If anyone reading this has any tips or favorite meals that are kid friendly (flavorful and homemade and relatively soft) leave me a comment please. Every weekend when it comes time to plan the weekly menu and go to the grocery store, I get stressed out! I love to cook, but finding he balance in what is good for Daphne and suitable for her two teeth (now 2 in fully and 2 half way in and 2 more poking through) and Adelaide and Rich and I who do not want not do we need to eat pasta that much!

We saved the dreaded skin biopsy for the end of the appointment. 😢

As a parent you can dig down and find an incredible amount of strength that you never knew was possible.

To hold you baby on her side while the Doc preps her leg for a surgical procedure, was not easy. She started crying just from him scrubbing her leg, before the bad part even started.

She did get a numbing shot that took foreve to get, stung really bad and I know hurt because he only poked her once but kept having to move the shot around to numb the entire area. I asked for him to go slow so it would not sting as bad and he said he would but due to the needle being so small, like a diabetic needle the lidocaine shot out in a stream not an easy drip so even if he went slow it would not always help. Argh!

I tried to maintain my focus on Daphne with my face mask on and play her favorite song, Farmhouse by Phish, and pacifier and her one and only game she likes but it only helped a little.

When the time finally came for the punch biopsy she did not feel it, thankfully. I watched them pull the little piece of skin out and put a piece of gauze over it and a clear sticky almost like ceran wrap bandage, that we get to remove today, and then he pulled the surgical cover off her leg that did take her skin off in one area. Poor bugga. She did scream and not like the antiseptic cleanser and the pressure from him applying the gauze. He said today we can just put a band aid on it but I don’t know how I feel about that. I will make that decision once I see it and luckily our friend and neighbor is a wounds care nurse and my dad a surgeon who always taught me (even though for years I swore air was better….yeah better for a scar!) that moist wounds heal faster and better!

All in all I think the clinic setup is good to get all specialists in one room together.

We DID meet the medical director of the group and he will be the main guy advising on supplements.

On the long list of inquiries we made about supplements, right now we plan to start a new supplement, N-Acetyl Cysteine, I will post about this soon.  This supplement apparently smells and tastes like rotten eggs (oh great!) should be easy peasy to get into her.

Not!

We ran a blood test to get a baseline for this supplement that will go to Cambridge and then Stanford. The two places test different areas to get a conplete picture.
The skin biopsy will be studied at our hospital, a place in Cleveland and a place in the UK (post on this soon) and then some frozen for any future study we happen to find out about so we can grow some more fibroblasts and send it off without having to go through this again. That makes me very happy.

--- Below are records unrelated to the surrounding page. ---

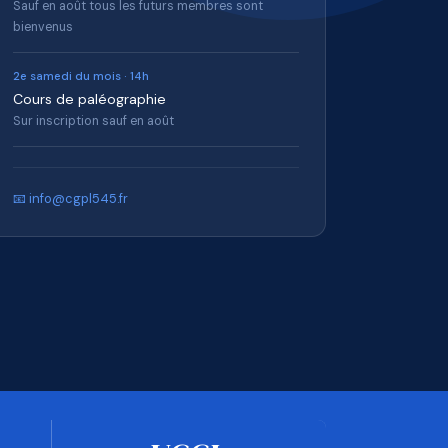
Sauf en août tous les futurs membres sont
bienvenus
2e samedi du mois · 14h
Cours de paléographie
Sur inscription sauf en août
📧 info@cgpl545.fr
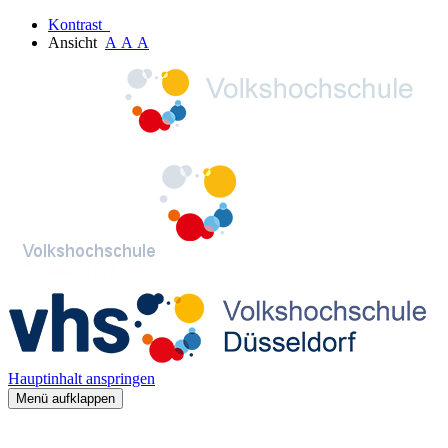
Kontrast
Ansicht
A
A
A
Hauptinhalt anspringen
Menü aufklappen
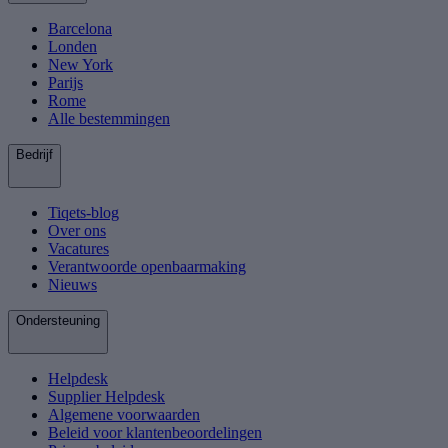
Barcelona
Londen
New York
Parijs
Rome
Alle bestemmingen
Bedrijf
Tiqets-blog
Over ons
Vacatures
Verantwoorde openbaarmaking
Nieuws
Ondersteuning
Helpdesk
Supplier Helpdesk
Algemene voorwaarden
Beleid voor klantenbeoordelingen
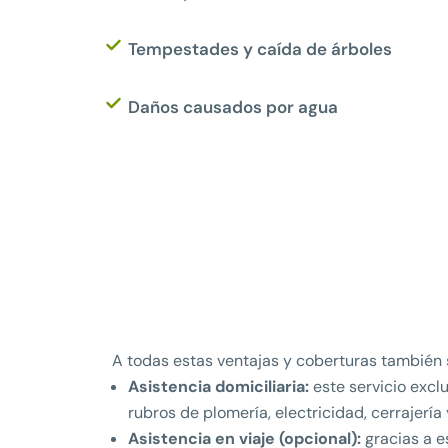
Tempestades y caída de árboles
Daños causados por agua
A todas estas ventajas y coberturas también
Asistencia domiciliaria:
este servicio excl
rubros de plomería, electricidad, cerrajería 
Asistencia en viaje (opcional):
gracias a e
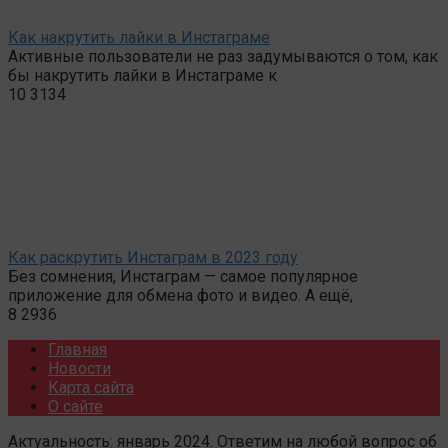
Как накрутить лайки в Инстаграме
Активные пользователи не раз задумываются о том, как
бы накрутить лайки в Инстаграме к
10
3134
Как раскрутить Инстаграм в 2023 году
Без сомнения, Инстаграм — самое популярное
приложение для обмена фото и видео. А ещё,
8
2936
Главная
Новости
Карта сайта
О сайте
Актуальность: январь 2024. Ответим на любой вопрос об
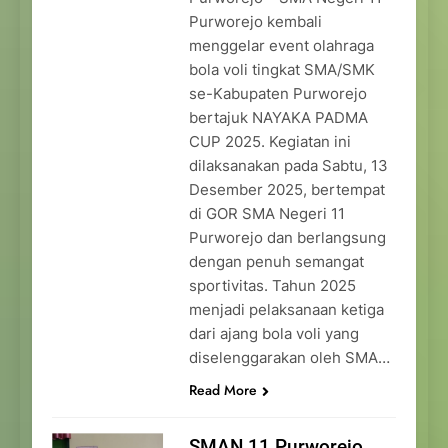
Purworejo kembali
menggelar event olahraga
bola voli tingkat SMA/SMK
se-Kabupaten Purworejo
bertajuk NAYAKA PADMA
CUP 2025. Kegiatan ini
dilaksanakan pada Sabtu, 13
Desember 2025, bertempat
di GOR SMA Negeri 11
Purworejo dan berlangsung
dengan penuh semangat
sportivitas. Tahun 2025
menjadi pelaksanaan ketiga
dari ajang bola voli yang
diselenggarakan oleh SMA…
Read More
SMAN 11 Purworejo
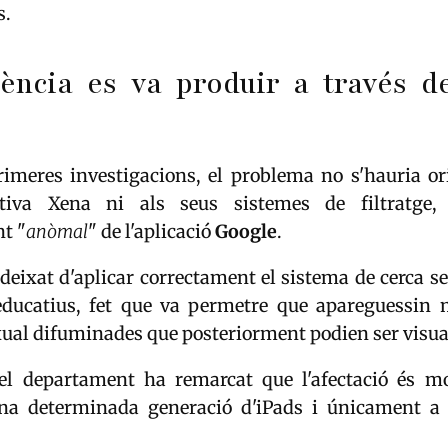
s.
dència es va produir a través d
rimeres investigacions, el problema no s'hauria ori
tiva Xena ni als seus sistemes de filtratge
t "
anòmal
" de l'aplicació
Google
.
 deixat d'aplicar correctament el sistema de cerca s
educatius, fet que va permetre que apareguessin 
ual difuminades que posteriorment podien ser visua
del departament ha remarcat que l'afectació és mo
na determinada generació d'iPads i únicament a l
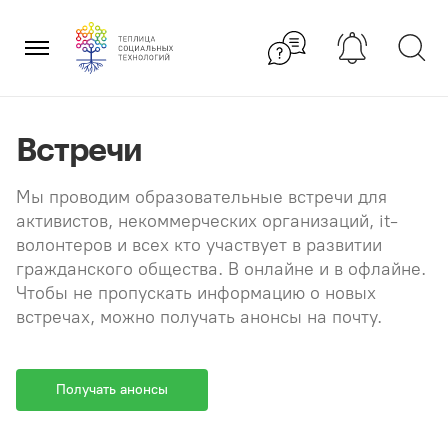
Перейти
×
к
содержанию
Встречи
Мы проводим образовательные встречи для
активистов, некоммерческих организаций, it-
волонтеров и всех кто участвует в развитии
гражданского общества. В онлайне и в офлайне.
Чтобы не пропускать информацию о новых
встречах, можно получать анонсы на почту.
Получать анонсы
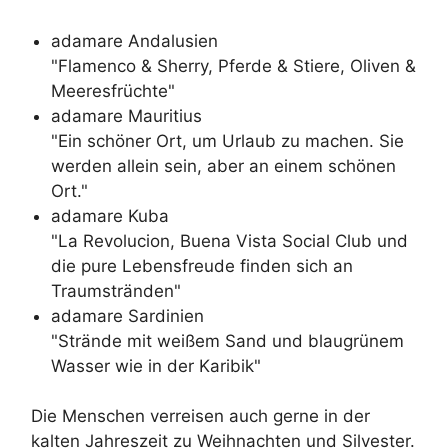
adamare Andalusien
"Flamenco & Sherry, Pferde & Stiere, Oliven &
Meeresfrüchte"
adamare Mauritius
"Ein schöner Ort, um Urlaub zu machen. Sie
werden allein sein, aber an einem schönen
Ort."
adamare Kuba
"La Revolucion, Buena Vista Social Club und
die pure Lebensfreude finden sich an
Traumstränden"
adamare Sardinien
"Strände mit weißem Sand und blaugrünem
Wasser wie in der Karibik"
Die Menschen verreisen auch gerne in der
kalten Jahreszeit zu Weihnachten und Silvester.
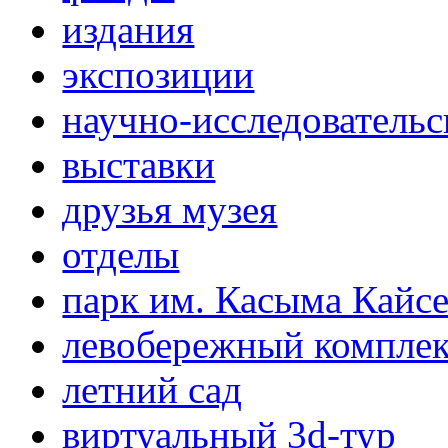
издания
экспозиции
научно-исследовательс
выставки
друзья музея
отделы
парк им. Касыма Кайс
левобережный компле
летний сад
виртуальный 3d-тур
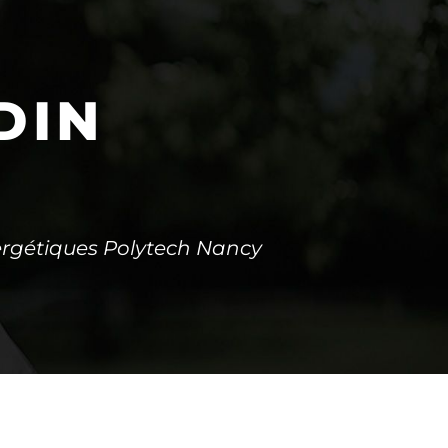
DIN
ergétiques Polytech Nancy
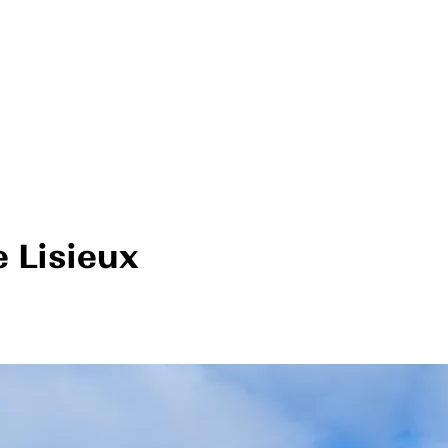
e Lisieux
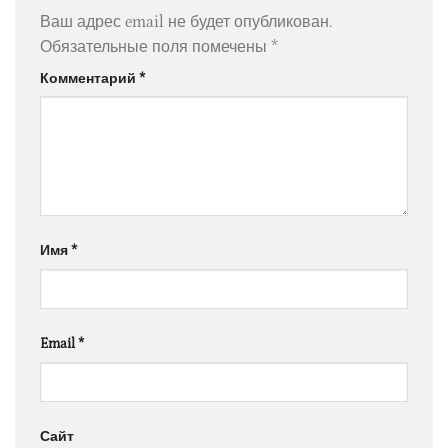
Ваш адрес email не будет опубликован.
Обязательные поля помечены
*
Комментарий
*
Имя
*
Email
*
Сайт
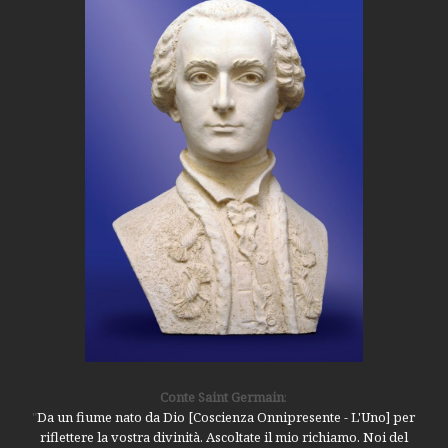
Conte Saint Germain
:
"
Da un fiume nato da Dio [Coscienza Onnipresente - L'Uno] per
riflettere la vostra divinità. Ascoltate il mio richiamo. Noi del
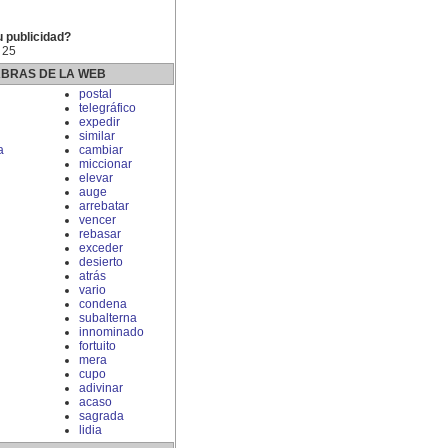
u publicidad?
 25
ABRAS DE LA WEB
postal
telegráfico
expedir
similar
a
cambiar
miccionar
elevar
auge
arrebatar
vencer
rebasar
exceder
desierto
atrás
vario
condena
subalterna
innominado
fortuito
mera
cupo
adivinar
acaso
sagrada
lidia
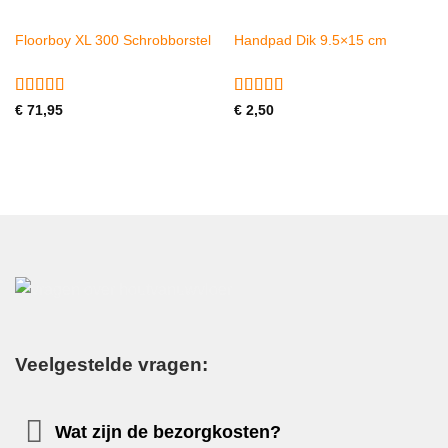
Floorboy XL 300 Schrobborstel
Handpad Dik 9.5×15 cm
Gewaardeerd
Gewaardeerd
€
71,95
€
2,50
5
uit 5
4
uit 5
Veelgestelde vragen:
Wat zijn de bezorgkosten?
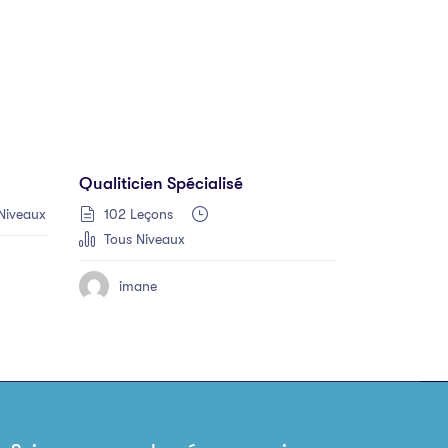
Qualiticien Spécialisé
Niveaux
102 Leçons
Tous Niveaux
imane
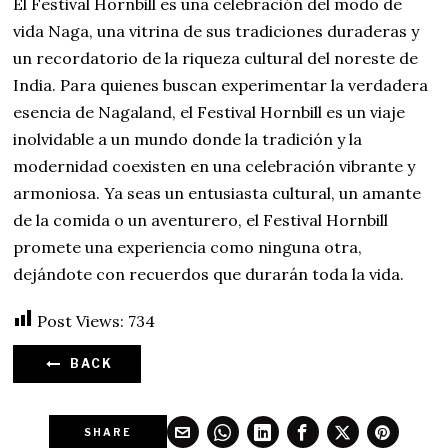
El Festival Hornbill es una celebración del modo de
vida Naga, una vitrina de sus tradiciones duraderas y
un recordatorio de la riqueza cultural del noreste de
India. Para quienes buscan experimentar la verdadera
esencia de Nagaland, el Festival Hornbill es un viaje
inolvidable a un mundo donde la tradición y la
modernidad coexisten en una celebración vibrante y
armoniosa. Ya seas un entusiasta cultural, un amante
de la comida o un aventurero, el Festival Hornbill
promete una experiencia como ninguna otra,
dejándote con recuerdos que durarán toda la vida.
Post Views:
734
BACK
SHARE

Of course we came home from the hospital with a sleepy baby and fed her a little lunch and gave her some Motrin to help with pain and swelling and Daphne did not sleep a wink, she has had Motrin one other time in the past and I think it did the same thing to her. A day where she really needed to sleep and we needed her to sleep to catch up on work, did not happen.
Daphne was up a lot the night before, feeling yucky I thought from teeth and probably so but also developed a cold. Her eyes were drained yuck at an incredible rate yesterday and this morning her eyes were crusted totally shut. Ugh! We were just off last week mostly with Adelaide being sick and now Daphne when she is going to be recovering from her procedure.

Off the the doctors we go today and fingers crossed she can make it a couple hours at the babysitter so we can get some work in and not get fired from our jobs for taking care of sick kids!